• _RECORD EXTRACTS_:
►

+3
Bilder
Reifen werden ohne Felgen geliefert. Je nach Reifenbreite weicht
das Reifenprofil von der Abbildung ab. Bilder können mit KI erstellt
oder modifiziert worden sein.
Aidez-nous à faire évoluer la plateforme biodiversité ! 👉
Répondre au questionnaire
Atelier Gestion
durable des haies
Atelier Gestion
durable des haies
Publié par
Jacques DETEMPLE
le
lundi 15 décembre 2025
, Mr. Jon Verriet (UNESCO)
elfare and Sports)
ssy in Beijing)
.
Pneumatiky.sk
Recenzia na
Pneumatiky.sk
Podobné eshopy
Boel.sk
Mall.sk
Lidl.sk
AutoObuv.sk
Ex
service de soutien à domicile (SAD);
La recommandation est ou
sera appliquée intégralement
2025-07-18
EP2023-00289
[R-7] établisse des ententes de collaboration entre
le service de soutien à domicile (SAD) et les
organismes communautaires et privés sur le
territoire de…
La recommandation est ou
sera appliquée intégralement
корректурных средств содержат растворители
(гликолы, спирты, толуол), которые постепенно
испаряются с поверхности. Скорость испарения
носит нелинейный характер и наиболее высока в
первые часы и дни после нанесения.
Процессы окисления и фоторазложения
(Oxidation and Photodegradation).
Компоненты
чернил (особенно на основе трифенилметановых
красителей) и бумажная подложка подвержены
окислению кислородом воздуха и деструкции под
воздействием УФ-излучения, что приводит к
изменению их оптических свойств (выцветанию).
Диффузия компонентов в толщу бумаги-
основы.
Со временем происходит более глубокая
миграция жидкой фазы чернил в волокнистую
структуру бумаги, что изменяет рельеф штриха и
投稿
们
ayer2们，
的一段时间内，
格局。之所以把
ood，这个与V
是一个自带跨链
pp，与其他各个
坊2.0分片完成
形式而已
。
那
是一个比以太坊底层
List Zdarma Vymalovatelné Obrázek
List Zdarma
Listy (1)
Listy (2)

◄

Restate the listing above word for word.

• _OUTPUT OF THE EXERCISE_:
+3
Bilder
Reifen werden ohne Felgen geliefert. Je nach Reifenbreite weicht
das Reifenprofil von der Abbildung ab. Bilder können mit KI erstellt
oder modifiziert worden sein.
Aidez-nous à faire évoluer la plateforme biodiversité ! 👉
Répondre au questionnaire
Atelier Gestion
durable des haies
Atelier Gestion
durable des haies
Publié par
Jacques DETEMPLE
le
lundi 15 décembre 2025
, Mr. Jon Verriet (UNESCO)
elfare and Sports)
ssy in Beijing)
.
Pneumatiky.sk
Recenzia na
Pneumatiky.sk
Podobné eshopy
Boel.sk
Mall.sk
Lidl.sk
AutoObuv.sk
Ex
service de soutien à domicile (SAD);
La recommandation est ou
sera appliquée intégralement
2025-07-18
EP2023-00289
[R-7] établisse des ententes de collaboration entre
le service de soutien à domicile (SAD) et les
organismes communautaires et privés sur le
territoire de…
La recommandation est ou
sera appliquée intégralement
корректурных средств содержат растворители
(гликолы, спирты, толуол), которые постепенно
испаряются с поверхности. Скорость испарения
носит нелинейный характер и наиболее высока в
первые часы и дни после нанесения.
Процессы окисления и фоторазложения
(Oxidation and Photodegradation).
Компоненты
чернил (особенно на основе трифенилметановых
красителей) и бумажная подложка подвержены
окислению кислородом воздуха и деструкции под
воздействием УФ-излучения, что приводит к
изменению их оптических свойств (выцветанию).
Диффузия компонентов в толщу бумаги-
основы.
Со временем происходит более глубокая
миграция жидкой фазы чернил в волокнистую
структуру бумаги, что изменяет рельеф штриха и
投稿
们
ayer2们，
的一段时间内，
格局。之所以把
ood，这个与V
是一个自带跨链
pp，与其他各个
坊2.0分片完成
形式而已
。
那
是一个比以太坊底层
List Zdarma Vymalovatelné Obrázek
List Zdarma
Listy (1)
Listy (2)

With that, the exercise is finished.